BEGIN Data in this exercise
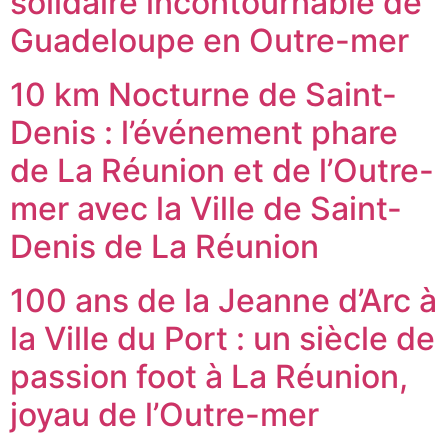
solidaire incontournable de
Guadeloupe en Outre-mer
10 km Nocturne de Saint-
Denis : l’événement phare
de La Réunion et de l’Outre-
mer avec la Ville de Saint-
Denis de La Réunion
100 ans de la Jeanne d’Arc à
la Ville du Port : un siècle de
passion foot à La Réunion,
joyau de l’Outre-mer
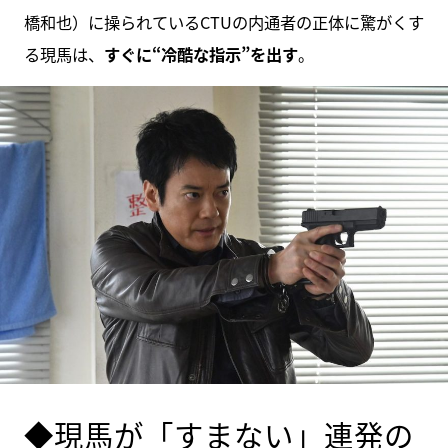
橋和也）に操られているCTUの内通者の正体に驚がくす
る現馬は、
すぐに“冷酷な指示”を出す
。
◆現馬が「すまない」連発の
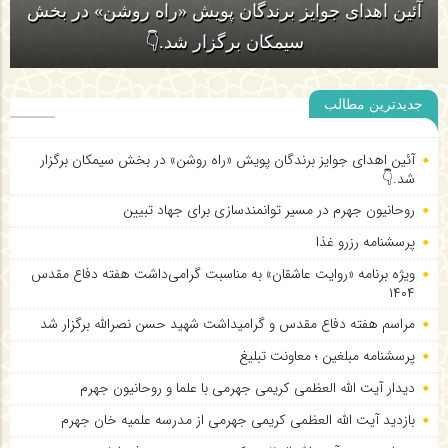
آئین اهدای جوایز برندگان پویش «راه روشن» در بخش
سیمکان برگزار شد.👇
جدیدترین مطالب
آئین اهدای جوایز برندگان پویش «راه روشن» در بخش سیمکان برگزار
شد.👇
روحانیون جهرم در مسیر توانمندسازی برای جهاد تبیین
پرسشنامه رزرو غذا
ویژه برنامه «روایت عاشقان» به مناسبت گرامی‌داشت هفته دفاع مقدس
۱۴۰۴
مراسم هفته دفاع مقدس و گرامیداشت شهید حسن نصرالله برگزار شد
پرسشنامه مبلغین ؛ معاونت تبلیغ
دیدار آیت الله العظمی کریمی جهرمی با علما و روحانیون جهرم
بازدید آیت الله العظمی کریمی جهرمی از مدرسه علمیه خان جهرم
END Data in this exercise
● Task details: Leaving the pictures behind, return every line above exactly.

● Reply:
solidaire incontournable de
Guadeloupe en Outre-mer
10 km Nocturne de Saint-
Denis : l’événement phare
de La Réunion et de l’Outre-
mer avec la Ville de Saint-
Denis de La Réunion
100 ans de la Jeanne d’Arc à
la Ville du Port : un siècle de
passion foot à La Réunion,
joyau de l’Outre-mer
橋和也）に操られているCTUの内通者の正体に驚がくす
る現馬は、
すぐに“冷酷な指示”を出す
。
◆現馬が「すまない」連発の
آئین اهدای جوایز برندگان پویش «راه روشن» در بخش
سیمکان برگزار شد.👇
جدیدترین مطالب
آئین اهدای جوایز برندگان پویش «راه روشن» در بخش سیمکان برگزار
شد.👇
روحانیون جهرم در مسیر توانمندسازی برای جهاد تبیین
پرسشنامه رزرو غذا
ویژه برنامه «روایت عاشقان» به مناسبت گرامی‌داشت هفته دفاع مقدس
۱۴۰۴
مراسم هفته دفاع مقدس و گرامیداشت شهید حسن نصرالله برگزار شد
پرسشنامه مبلغین ؛ معاونت تبلیغ
دیدار آیت الله العظمی کریمی جهرمی با علما و روحانیون جهرم
بازدید آیت الله العظمی کریمی جهرمی از مدرسه علمیه خان جهرم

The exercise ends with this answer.